[Extracted page text data]
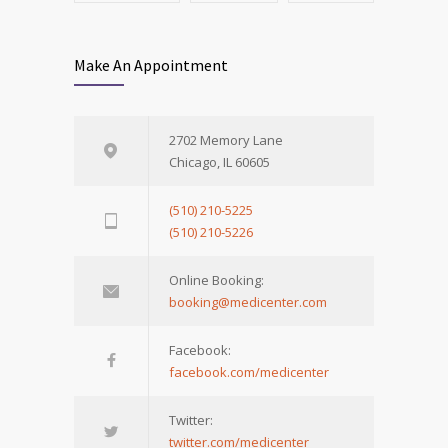
Make An Appointment
2702 Memory Lane
Chicago, IL 60605
(510) 210-5225
(510) 210-5226
Online Booking:
booking@medicenter.com
Facebook:
facebook.com/medicenter
Twitter:
twitter.com/medicenter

*Exercise aim*
Retype all entries above verbatim; no pictures belong in the copy.

*Answer to this exercise*
Make An Appointment
2702 Memory Lane
Chicago, IL 60605
(510) 210-5225
(510) 210-5226
Online Booking:
booking@medicenter.com
Facebook:
facebook.com/medicenter
Twitter:
twitter.com/medicenter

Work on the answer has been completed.